The north–south span of New Zealand's islands is big – as wide as that from South Carolina to Maine. This means that Auckland, for example, is a few degrees warmer than Christchurch. However, the big players in Kiwi weather are the ubiquitous, moisture-intercepting mountains. Outside of a few leeside areas that get as little as 400mm/16in of precipitation per year, most points in New Zealand see rain or snow at least every 2 to 3 days, with a little more in the winter. West-facing slopes are far wetter than the major cities, especially on the South Island. Hokitika – on the coast just west of Arthur's Pass National Park – averages over 2800cm/110in of precipitation a year, with each month getting a healthy dose. Glaciers and snowfields dot the rugged peaks of the Southern Alps, where total annual precipitation (including snowmelt) exceeds 8000mm/315in. Snow also coats the lower elevations of the eastern South Island a few times each winter. Thunder is a rare event across this maritime land.

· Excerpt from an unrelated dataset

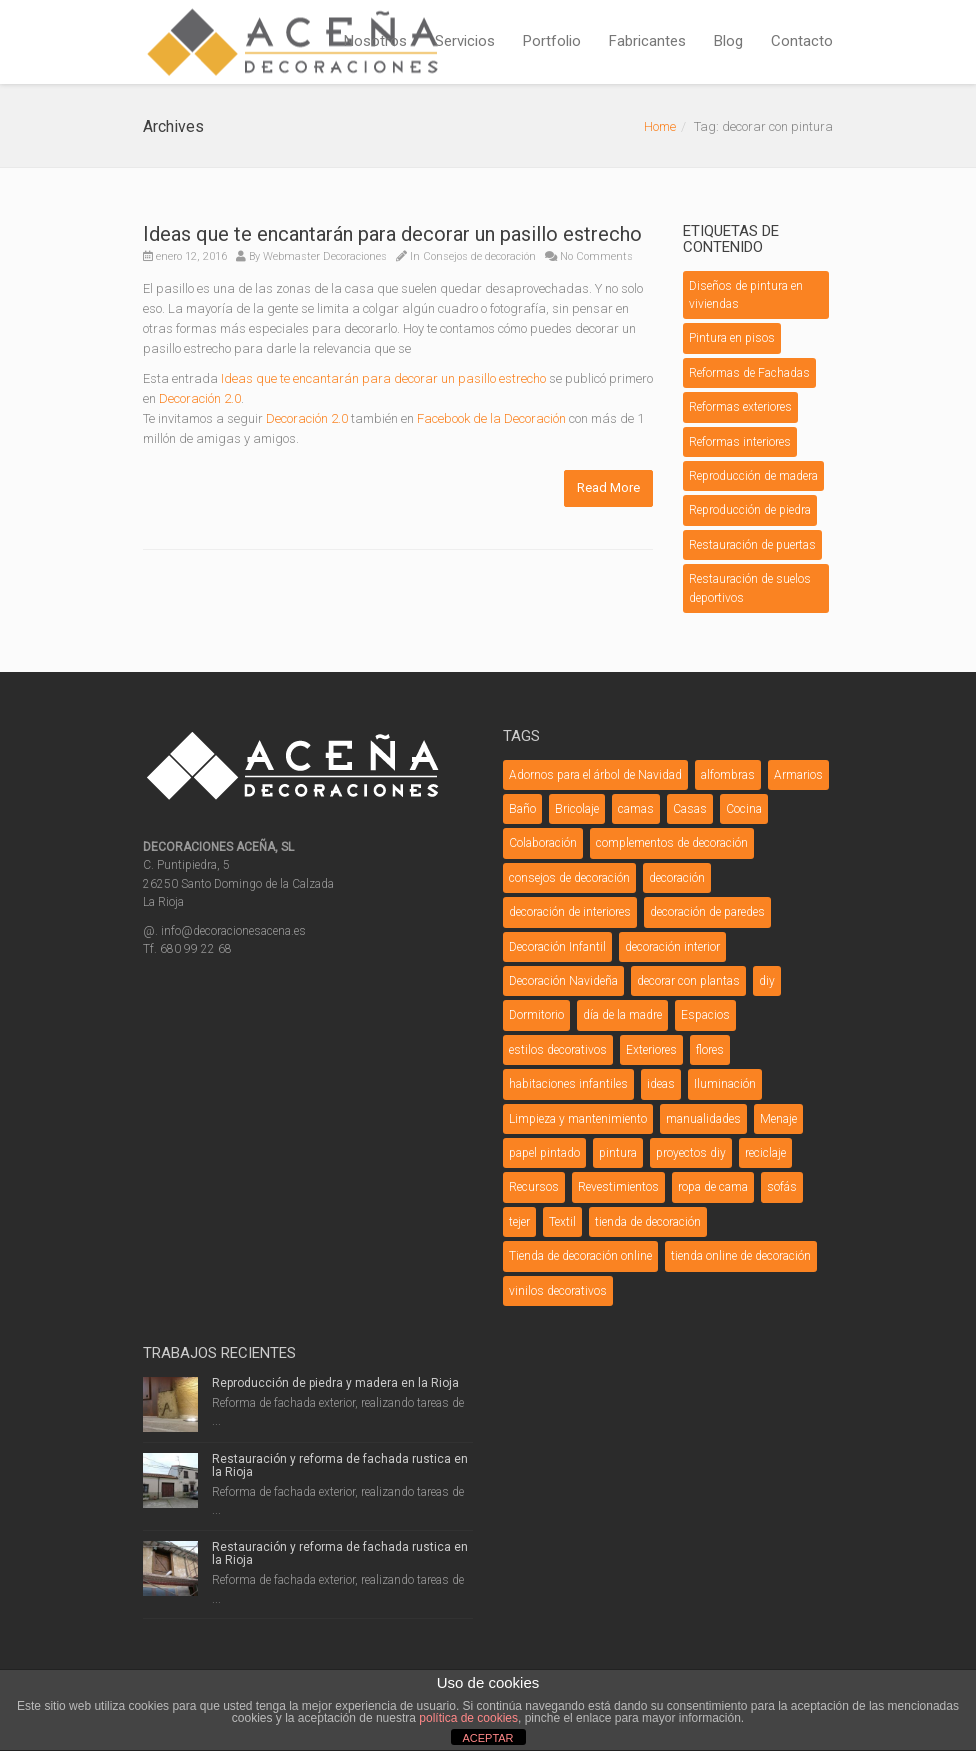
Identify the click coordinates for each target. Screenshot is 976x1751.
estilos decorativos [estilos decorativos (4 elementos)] (558, 1050)
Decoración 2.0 (200, 398)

Wind is far more of a factor in New Zealand than in Australia. Gales channelled through the Cook Strait keep the people of Wellington hanging onto their hats. To the east of the Alps, strong westerly flow is sometimes forced over the mountains to create a warm, dry fohn-style wind called the norwester. It's a welcome visitor when it breaks up a prolonged spell of sub-freezing cold over snow-covered lowlands. In summer, the same type of downslope wind can trigger unsettling heat on rare occasions. The most spectacular case occurred as the remnants of a tropical cyclone threw energy across the Alps on February 7, 1973. Christchurch and other towns soared to the vicinity of 42°C/108°F, well above the nation's previous record high. Lying closer to the sub-tropics, the North Island is less prone to such gyrations. At sea level the temperature seldom goes below 0°C/32°F or above 30°C/86°F, although frosts are frequent in many areas and the volcanic peaks can get colder still. The eastern lowlands can hit 35°C/95°F with a good downslope wind in summer. Both the North and South islands have a fairly dependable sea breeze that helps keep inland heat from plaguing the coastlines.